Until the end of 31 December 2003, the Supervisory Authority may waive the requirement of an initial fund for small mutual associations intending to operate life insurance if security is otherwise provided by the particular nature of the business or by special arrangements. Until this date, it may also waive the requirement for a loss reserve on the same grounds.

IV. Management of insurance undertakings

1. Capital adequacy requirement, investments

Section 53c
Capital adequacy requirement

(1) To ensure that their liabilities under the insurance contracts may be fulfilled at all times, the insurance undertakings are obliged to maintain own funds free of all foreseeable liabilities in an amount not less than the required solvency margin, which is determined in relation to the total volume of business. One-third of the required solvency margin is deemed to be the guarantee fund.

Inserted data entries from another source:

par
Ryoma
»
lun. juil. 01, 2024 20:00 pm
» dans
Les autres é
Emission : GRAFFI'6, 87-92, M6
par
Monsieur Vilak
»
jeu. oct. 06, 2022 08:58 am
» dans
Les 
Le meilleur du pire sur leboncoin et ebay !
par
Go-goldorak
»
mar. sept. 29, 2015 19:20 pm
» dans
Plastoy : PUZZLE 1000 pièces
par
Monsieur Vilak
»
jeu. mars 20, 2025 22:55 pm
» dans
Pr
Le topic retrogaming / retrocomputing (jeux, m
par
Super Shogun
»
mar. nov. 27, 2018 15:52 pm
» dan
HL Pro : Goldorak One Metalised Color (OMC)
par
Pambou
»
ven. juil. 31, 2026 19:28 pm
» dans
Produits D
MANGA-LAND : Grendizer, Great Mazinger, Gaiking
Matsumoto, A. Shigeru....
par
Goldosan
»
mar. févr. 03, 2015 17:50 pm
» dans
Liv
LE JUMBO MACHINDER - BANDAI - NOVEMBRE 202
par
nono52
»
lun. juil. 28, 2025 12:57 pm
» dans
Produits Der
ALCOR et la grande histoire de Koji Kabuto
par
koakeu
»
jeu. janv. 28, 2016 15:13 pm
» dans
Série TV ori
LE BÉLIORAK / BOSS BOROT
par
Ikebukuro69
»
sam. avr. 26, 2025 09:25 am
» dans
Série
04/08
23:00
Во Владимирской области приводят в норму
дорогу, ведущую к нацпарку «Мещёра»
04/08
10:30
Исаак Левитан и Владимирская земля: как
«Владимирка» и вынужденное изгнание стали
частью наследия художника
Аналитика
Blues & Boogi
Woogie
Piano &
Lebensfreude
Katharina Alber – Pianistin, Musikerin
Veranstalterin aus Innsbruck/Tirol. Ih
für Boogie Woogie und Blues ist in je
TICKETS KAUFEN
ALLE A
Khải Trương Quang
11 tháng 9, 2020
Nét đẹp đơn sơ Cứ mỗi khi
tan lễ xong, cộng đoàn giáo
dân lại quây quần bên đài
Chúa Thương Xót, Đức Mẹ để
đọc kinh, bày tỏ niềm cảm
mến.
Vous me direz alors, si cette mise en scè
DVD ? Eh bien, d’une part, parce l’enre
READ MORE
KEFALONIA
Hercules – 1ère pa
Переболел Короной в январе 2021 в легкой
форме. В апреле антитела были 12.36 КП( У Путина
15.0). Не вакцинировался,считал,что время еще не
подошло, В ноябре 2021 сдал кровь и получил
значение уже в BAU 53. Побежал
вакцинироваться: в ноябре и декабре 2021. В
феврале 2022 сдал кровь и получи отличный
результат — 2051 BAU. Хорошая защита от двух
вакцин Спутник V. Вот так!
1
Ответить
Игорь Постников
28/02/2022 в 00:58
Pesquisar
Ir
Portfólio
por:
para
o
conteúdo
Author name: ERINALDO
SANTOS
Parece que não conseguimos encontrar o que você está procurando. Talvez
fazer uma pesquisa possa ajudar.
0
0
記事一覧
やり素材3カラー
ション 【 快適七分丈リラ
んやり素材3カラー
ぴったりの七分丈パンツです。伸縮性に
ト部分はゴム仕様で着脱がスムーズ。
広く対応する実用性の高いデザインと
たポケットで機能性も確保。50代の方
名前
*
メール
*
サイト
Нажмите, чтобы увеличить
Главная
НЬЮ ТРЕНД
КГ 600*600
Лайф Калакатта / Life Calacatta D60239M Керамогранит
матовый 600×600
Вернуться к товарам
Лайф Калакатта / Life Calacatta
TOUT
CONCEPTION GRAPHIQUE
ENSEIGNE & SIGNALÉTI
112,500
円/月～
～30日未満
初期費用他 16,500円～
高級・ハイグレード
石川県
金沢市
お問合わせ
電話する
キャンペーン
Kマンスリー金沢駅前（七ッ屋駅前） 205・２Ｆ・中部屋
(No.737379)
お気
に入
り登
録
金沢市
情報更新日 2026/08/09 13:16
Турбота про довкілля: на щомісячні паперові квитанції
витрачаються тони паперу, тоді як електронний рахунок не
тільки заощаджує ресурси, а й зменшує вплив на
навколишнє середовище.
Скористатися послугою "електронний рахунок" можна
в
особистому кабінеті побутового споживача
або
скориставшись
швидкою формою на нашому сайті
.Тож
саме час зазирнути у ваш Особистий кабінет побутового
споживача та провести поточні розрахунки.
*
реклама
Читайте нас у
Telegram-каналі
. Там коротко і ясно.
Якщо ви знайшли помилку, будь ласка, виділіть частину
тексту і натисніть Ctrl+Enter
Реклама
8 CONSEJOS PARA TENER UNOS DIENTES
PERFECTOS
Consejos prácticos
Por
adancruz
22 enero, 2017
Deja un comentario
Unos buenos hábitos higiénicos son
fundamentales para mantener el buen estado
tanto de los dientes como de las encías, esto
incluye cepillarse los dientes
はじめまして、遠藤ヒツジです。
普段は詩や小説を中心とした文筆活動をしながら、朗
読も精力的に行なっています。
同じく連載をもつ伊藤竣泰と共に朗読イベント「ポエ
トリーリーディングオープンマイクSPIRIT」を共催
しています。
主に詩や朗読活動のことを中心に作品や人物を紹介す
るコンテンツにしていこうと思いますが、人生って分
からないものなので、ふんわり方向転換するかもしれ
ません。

(2) For the purpose of implementing insurance directives issued by the Council of the European Communities, the Federal Ministry of Finance may, by regulation, issue provisions on the following:

  1. The calculation and the amount of the solvency margin,
  2. The minimum amount of the guarantee fund for the individual classes of insurance,
  3. How the own funds not shown in the balance sheet of life insurance undertakings are to be calculated and to what extent they may be counted towards the solvency margin and the guarantee fund.

(2a) For undertakings carrying on life insurance as death benefit funds, subsection (2) above on securing an adequate solvency applies accordingly.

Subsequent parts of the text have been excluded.